RECORDS FOR THE EXERCISE –
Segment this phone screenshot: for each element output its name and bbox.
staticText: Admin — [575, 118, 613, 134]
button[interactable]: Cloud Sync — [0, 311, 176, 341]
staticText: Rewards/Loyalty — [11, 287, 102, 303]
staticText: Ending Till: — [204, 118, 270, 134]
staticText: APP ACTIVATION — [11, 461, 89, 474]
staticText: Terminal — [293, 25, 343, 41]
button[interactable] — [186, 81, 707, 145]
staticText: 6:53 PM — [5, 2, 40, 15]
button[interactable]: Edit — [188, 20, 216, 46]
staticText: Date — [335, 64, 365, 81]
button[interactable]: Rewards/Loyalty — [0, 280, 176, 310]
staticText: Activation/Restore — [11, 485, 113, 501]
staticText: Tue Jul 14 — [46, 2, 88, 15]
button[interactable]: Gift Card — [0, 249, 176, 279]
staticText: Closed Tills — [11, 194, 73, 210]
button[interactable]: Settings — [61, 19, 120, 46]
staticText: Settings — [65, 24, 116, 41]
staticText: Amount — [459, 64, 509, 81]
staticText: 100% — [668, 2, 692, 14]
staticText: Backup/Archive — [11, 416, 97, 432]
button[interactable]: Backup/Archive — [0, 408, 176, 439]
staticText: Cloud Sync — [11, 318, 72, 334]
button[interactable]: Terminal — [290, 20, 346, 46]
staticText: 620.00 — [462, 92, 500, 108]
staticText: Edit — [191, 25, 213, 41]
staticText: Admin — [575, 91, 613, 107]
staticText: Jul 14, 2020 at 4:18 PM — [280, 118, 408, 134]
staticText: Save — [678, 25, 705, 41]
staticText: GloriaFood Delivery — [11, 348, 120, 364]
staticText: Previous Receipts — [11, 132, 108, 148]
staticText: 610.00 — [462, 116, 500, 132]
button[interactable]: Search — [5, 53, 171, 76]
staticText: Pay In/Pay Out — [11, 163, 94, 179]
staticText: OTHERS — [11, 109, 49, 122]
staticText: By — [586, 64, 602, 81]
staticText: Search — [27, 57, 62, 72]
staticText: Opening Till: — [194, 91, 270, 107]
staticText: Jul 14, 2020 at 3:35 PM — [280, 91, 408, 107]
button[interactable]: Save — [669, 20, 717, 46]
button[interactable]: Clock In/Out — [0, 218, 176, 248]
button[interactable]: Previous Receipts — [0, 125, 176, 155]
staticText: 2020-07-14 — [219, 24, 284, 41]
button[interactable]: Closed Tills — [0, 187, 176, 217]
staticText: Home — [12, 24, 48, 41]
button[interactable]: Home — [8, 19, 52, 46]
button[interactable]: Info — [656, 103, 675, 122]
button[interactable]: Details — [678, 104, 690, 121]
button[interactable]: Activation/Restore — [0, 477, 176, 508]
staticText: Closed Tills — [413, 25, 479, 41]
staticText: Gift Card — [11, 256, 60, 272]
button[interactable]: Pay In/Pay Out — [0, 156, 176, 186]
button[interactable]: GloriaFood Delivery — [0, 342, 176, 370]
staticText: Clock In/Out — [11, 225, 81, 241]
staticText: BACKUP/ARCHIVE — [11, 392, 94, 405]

TASK DETAILS – The entire listing has to be written out again exactly.

TASK RESULT –
Segment this phone screenshot: for each element output its name and bbox.
staticText: Admin — [575, 118, 613, 134]
button[interactable]: Cloud Sync — [0, 311, 176, 341]
staticText: Rewards/Loyalty — [11, 287, 102, 303]
staticText: Ending Till: — [204, 118, 270, 134]
staticText: APP ACTIVATION — [11, 461, 89, 474]
staticText: Terminal — [293, 25, 343, 41]
button[interactable] — [186, 81, 707, 145]
staticText: 6:53 PM — [5, 2, 40, 15]
button[interactable]: Edit — [188, 20, 216, 46]
staticText: Date — [335, 64, 365, 81]
button[interactable]: Rewards/Loyalty — [0, 280, 176, 310]
staticText: Activation/Restore — [11, 485, 113, 501]
staticText: Tue Jul 14 — [46, 2, 88, 15]
button[interactable]: Gift Card — [0, 249, 176, 279]
staticText: Closed Tills — [11, 194, 73, 210]
button[interactable]: Settings — [61, 19, 120, 46]
staticText: Settings — [65, 24, 116, 41]
staticText: Amount — [459, 64, 509, 81]
staticText: 100% — [668, 2, 692, 14]
staticText: Backup/Archive — [11, 416, 97, 432]
button[interactable]: Backup/Archive — [0, 408, 176, 439]
staticText: Cloud Sync — [11, 318, 72, 334]
button[interactable]: Terminal — [290, 20, 346, 46]
staticText: 620.00 — [462, 92, 500, 108]
staticText: Edit — [191, 25, 213, 41]
staticText: Admin — [575, 91, 613, 107]
staticText: Jul 14, 2020 at 4:18 PM — [280, 118, 408, 134]
staticText: Save — [678, 25, 705, 41]
staticText: GloriaFood Delivery — [11, 348, 120, 364]
staticText: Previous Receipts — [11, 132, 108, 148]
staticText: 610.00 — [462, 116, 500, 132]
button[interactable]: Search — [5, 53, 171, 76]
staticText: Pay In/Pay Out — [11, 163, 94, 179]
staticText: OTHERS — [11, 109, 49, 122]
staticText: By — [586, 64, 602, 81]
staticText: Search — [27, 57, 62, 72]
staticText: Opening Till: — [194, 91, 270, 107]
staticText: Jul 14, 2020 at 3:35 PM — [280, 91, 408, 107]
button[interactable]: Save — [669, 20, 717, 46]
button[interactable]: Clock In/Out — [0, 218, 176, 248]
button[interactable]: Previous Receipts — [0, 125, 176, 155]
staticText: 2020-07-14 — [219, 24, 284, 41]
button[interactable]: Closed Tills — [0, 187, 176, 217]
staticText: Home — [12, 24, 48, 41]
button[interactable]: Home — [8, 19, 52, 46]
button[interactable]: Info — [656, 103, 675, 122]
button[interactable]: Details — [678, 104, 690, 121]
button[interactable]: Activation/Restore — [0, 477, 176, 508]
staticText: Closed Tills — [413, 25, 479, 41]
staticText: Gift Card — [11, 256, 60, 272]
button[interactable]: Pay In/Pay Out — [0, 156, 176, 186]
button[interactable]: GloriaFood Delivery — [0, 342, 176, 370]
staticText: Clock In/Out — [11, 225, 81, 241]
staticText: BACKUP/ARCHIVE — [11, 392, 94, 405]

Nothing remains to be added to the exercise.